For lack of a better word, the prosecution of Donald Trump is the banana republic-ification of the U.S. judicial system, which is terrifying and terrible. It's almost to the point where in certain jurisdictions  blue states where you have a Democrat-dominated jury, for example  a Republican might not be able to get any justice.

It's a terrible thing when people lose respect for the justice system. In this case, the decay of trust is at the hands of prosecutors and judges who have decided it is more morally important to stop Trump than to follow the law. 

We'd like to think that this is a particularly American phenomenon, and that luckily we don't have such abuses of justice in Canada yet. After all, Pierre Poilievre hasn't been prosecuted by Justin Trudeau, right?

But that's not quite right. Although Pierre Poilievre, Maxime Bernier, Danielle Smith, Jason Kenney or any other conservative leaders have not been put through the grinder, perhaps it's because they're all rather mild compared to the real political actors in Canada over the last five years. It's the freedom-oriented individual citizens, the truckers and those who came out to support them, that have really taken a stand.
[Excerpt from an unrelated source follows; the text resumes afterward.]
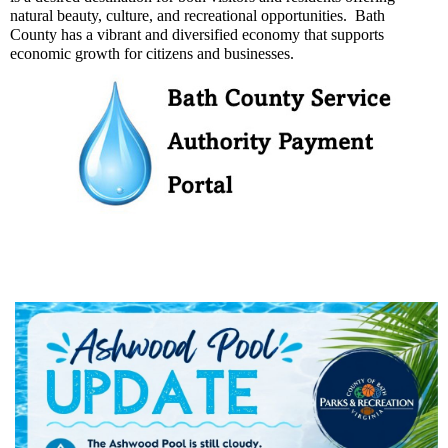
natural beauty, culture, and recreational opportunities. Bath
County has a vibrant and diversified economy that supports
economic growth for citizens and businesses.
It's those people, people like Tamara Lich, that have had the courts weaponized against them.

Here in America, lawfare targets people like the spectacular Donald Trump: former president, billionaire, TV celebrity, and household name. But in Canada, lawfare targets the little people, people who dare to keep their restaurants or churches open during lockdowns.

In Canada, we have politicized lawfare, too. We just pick on the little guy.